Help understanding Prune

evilgenius · 12 November 2024 17:24

New Duplicacy user here, running the Web-UI version in a Docker environment from my Synology NAS.

I know there have been other threads about understanding the Prune command, but after searching through them they’re still not resolving my confusion or, rather, not in a way I understand so I would hugely appreciate some direct help!

This is the setup:

I have Duplicacy Web-UI running on my Synology NAS.
Duplicacy connects to a Backblaze B2 bucket I own. That bucket has a master retention setting of “Keep prior versions of a file for 30 days” active. I use one bucket for all cloud backups.
The NAS contains folders of data that very rarely changes. These are things like audio and video files that I need cloud copies of, but only really one or two revisions of. Let’s call these Type 1 files.
The NAS also contains folders that are the backup targets of system backups from machines on my network. These are changing daily, and I need to retain extended cloud revisions of these.

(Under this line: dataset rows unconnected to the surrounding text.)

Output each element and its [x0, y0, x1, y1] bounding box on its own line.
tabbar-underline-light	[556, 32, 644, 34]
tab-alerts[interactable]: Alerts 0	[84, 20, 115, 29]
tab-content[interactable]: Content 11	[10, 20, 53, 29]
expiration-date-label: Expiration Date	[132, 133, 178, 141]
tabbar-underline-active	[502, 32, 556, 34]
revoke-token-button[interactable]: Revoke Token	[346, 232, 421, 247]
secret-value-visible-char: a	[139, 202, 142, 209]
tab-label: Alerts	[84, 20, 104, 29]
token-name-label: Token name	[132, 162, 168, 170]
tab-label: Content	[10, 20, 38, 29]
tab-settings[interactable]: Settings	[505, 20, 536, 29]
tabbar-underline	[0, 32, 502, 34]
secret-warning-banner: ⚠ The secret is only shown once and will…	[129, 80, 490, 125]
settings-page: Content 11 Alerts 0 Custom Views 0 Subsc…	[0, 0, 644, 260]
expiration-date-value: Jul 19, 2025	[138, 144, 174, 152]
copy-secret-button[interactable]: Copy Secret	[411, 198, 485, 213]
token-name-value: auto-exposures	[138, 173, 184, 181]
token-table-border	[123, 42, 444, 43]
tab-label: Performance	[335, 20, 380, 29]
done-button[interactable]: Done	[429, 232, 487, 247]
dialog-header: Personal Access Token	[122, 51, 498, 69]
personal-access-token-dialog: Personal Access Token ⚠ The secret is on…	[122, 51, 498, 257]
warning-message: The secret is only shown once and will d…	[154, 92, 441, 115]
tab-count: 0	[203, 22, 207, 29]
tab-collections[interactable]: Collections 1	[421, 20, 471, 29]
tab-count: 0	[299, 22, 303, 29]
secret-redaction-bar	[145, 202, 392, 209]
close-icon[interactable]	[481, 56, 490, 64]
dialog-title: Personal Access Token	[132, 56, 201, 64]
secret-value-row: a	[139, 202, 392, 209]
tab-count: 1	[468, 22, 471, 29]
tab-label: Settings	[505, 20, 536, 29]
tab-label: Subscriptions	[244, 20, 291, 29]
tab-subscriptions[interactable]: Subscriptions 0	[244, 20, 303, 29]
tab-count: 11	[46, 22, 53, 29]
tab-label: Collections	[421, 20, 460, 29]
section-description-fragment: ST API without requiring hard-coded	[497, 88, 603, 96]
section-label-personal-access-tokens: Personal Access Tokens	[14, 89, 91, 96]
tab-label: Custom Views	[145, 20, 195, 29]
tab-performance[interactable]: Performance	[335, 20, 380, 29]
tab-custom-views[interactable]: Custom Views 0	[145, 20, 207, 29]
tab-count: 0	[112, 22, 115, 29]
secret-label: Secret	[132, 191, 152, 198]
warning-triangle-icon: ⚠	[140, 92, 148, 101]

These are Type 2 files.

Now I currently, and I suspect foolishly, have a Prune command set up after each one of my backup jobs, which are either set to:
[-keep 0:14 -keep 7:14 -keep 1:7 -a] (for Type 1; the data that rarely changes)
[-keep 0:7 -keep 7:30 -keep 1:7 -a] (for Type 2; the data that changes often)

Reading these forums, I think this is incorrect and I should instead be having just one, master, Prune command that handles everything. But I’m not sure exactly how and what to set it to to find a happy medium between my file types.

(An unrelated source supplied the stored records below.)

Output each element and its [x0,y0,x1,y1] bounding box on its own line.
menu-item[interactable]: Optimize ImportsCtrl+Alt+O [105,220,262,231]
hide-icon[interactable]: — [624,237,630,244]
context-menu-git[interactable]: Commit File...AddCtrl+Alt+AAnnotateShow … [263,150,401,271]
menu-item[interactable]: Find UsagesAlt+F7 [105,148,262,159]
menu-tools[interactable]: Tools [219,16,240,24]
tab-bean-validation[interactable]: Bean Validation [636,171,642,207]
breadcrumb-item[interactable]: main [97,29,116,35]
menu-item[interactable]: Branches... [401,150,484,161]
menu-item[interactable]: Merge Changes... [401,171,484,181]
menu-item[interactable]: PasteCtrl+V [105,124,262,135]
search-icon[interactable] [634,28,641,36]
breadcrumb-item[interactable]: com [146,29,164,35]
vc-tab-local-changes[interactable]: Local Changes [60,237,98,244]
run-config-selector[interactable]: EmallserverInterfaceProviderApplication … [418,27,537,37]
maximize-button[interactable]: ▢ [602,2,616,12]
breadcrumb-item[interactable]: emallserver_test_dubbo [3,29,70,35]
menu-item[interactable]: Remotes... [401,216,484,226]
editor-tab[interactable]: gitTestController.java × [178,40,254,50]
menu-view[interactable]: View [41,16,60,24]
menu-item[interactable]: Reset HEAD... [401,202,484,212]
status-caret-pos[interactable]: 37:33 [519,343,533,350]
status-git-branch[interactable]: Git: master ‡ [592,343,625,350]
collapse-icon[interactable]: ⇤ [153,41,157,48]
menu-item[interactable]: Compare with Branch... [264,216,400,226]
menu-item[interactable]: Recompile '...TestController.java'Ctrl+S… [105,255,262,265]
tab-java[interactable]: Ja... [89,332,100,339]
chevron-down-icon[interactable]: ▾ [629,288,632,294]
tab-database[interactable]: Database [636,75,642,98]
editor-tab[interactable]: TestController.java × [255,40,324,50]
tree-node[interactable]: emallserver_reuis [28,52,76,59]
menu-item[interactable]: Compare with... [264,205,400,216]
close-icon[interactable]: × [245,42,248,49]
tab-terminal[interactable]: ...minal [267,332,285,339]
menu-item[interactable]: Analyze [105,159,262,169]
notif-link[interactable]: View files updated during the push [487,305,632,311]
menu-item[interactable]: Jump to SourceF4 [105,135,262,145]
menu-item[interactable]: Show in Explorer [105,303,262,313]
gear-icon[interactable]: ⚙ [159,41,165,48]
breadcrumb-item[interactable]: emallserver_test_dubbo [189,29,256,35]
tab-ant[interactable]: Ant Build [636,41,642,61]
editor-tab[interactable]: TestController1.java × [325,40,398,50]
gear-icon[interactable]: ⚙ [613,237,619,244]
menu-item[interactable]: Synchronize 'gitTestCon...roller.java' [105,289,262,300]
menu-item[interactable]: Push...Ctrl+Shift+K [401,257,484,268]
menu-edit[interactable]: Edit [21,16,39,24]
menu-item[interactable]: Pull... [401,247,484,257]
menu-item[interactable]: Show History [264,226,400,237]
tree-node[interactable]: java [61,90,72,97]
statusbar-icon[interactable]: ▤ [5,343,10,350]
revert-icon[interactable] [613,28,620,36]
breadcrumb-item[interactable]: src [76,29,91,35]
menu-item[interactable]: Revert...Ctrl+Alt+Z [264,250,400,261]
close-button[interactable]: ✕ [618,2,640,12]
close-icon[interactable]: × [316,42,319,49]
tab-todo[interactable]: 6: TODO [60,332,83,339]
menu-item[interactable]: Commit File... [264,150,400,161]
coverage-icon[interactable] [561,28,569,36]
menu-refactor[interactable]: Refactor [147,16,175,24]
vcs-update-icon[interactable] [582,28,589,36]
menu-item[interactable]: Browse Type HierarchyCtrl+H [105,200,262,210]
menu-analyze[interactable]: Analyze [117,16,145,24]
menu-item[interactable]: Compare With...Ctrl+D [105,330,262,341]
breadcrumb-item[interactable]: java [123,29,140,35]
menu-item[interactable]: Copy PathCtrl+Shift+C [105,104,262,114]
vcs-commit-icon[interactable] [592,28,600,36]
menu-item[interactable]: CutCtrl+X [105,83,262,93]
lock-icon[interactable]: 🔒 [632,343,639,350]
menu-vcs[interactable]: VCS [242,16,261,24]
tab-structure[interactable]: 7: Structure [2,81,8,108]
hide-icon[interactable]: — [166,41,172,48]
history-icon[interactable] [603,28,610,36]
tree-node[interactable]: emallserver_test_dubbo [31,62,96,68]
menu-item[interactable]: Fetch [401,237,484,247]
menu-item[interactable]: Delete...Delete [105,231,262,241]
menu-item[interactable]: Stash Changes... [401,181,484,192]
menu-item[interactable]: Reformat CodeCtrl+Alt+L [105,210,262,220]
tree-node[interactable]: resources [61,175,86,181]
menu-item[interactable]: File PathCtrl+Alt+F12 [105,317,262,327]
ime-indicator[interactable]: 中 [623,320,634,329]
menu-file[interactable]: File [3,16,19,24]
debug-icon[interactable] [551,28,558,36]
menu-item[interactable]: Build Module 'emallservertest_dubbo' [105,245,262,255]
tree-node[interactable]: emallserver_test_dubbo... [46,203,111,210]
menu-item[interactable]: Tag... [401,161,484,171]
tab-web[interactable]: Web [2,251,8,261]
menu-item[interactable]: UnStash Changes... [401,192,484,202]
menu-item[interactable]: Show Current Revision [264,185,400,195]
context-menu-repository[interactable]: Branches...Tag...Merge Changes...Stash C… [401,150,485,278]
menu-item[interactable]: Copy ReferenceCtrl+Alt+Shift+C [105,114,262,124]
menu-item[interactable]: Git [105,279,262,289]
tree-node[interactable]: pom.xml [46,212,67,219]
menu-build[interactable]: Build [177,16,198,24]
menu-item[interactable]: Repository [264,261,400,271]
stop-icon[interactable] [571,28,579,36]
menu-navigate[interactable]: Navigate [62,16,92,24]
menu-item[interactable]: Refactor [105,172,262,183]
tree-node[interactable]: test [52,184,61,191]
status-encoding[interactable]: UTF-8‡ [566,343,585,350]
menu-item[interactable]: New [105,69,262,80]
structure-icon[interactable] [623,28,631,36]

I therefore have three questions:

Am I correct in thinking I should remove all the per-job Prune commands and instead create a single Prune with setting with the [-keep 0:7 -keep 7:30 -keep 1:7 -a] arrangement? That way my Type 2 files - the daily backups from various systems - will keep a rolling copy of the last 30 days, and the Type 1 files - that almost never change - will do the same but will not overfill the bucket since they have no new revisions.
Looking at the logs, I can see some of the Prune events on some jobs have affected chunks on other jobs. Have I unwittingly screwed my backups, some of which took me almost a week to initially seed?
Regarding the Backblaze 30 version retention, will this interfere with Duplicacy? If it does, am I best - as I think I am - simply telling Backblaze to never prune or remove and have Duplicacy handle all that?

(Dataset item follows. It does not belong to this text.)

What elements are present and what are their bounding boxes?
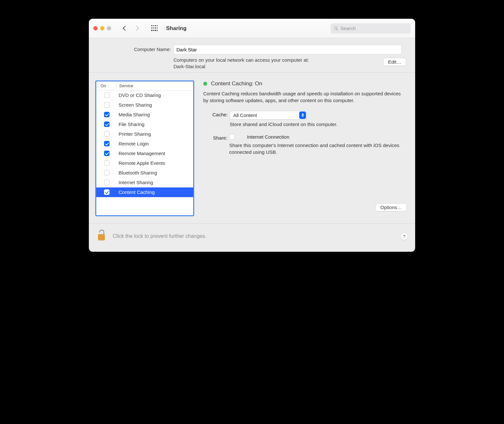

My apologies if these are simple questions, but I’m very new to Duplicacy and more than a little lost!

Droolio · 12 November 2024 19:22

Agree with this assessment.

While you can set up different retention policies, it’s a bit tedious if you have many source repositories, as you’ll need to remove the -a (all) flag and specify -id <repo> instead. Because Duplicacy doesn’t let you specify multiple -ids in the same command, you’d have to do a prune for every repo you have.

v3.2.4 CLI fixed a bug that let’s you do -collect-only and then a final -delete-only at the end, reducing the overhead a bit, but it’s still no less tedious. (It’d be really nice if you could embed the retention period directly into the config.)

BTW, both your prune configs are a bit wrong I feel… “Keep prior versions of a file for 30 days” - Duplicacy doesn’t work like that, it’s snapshot-based not file-based.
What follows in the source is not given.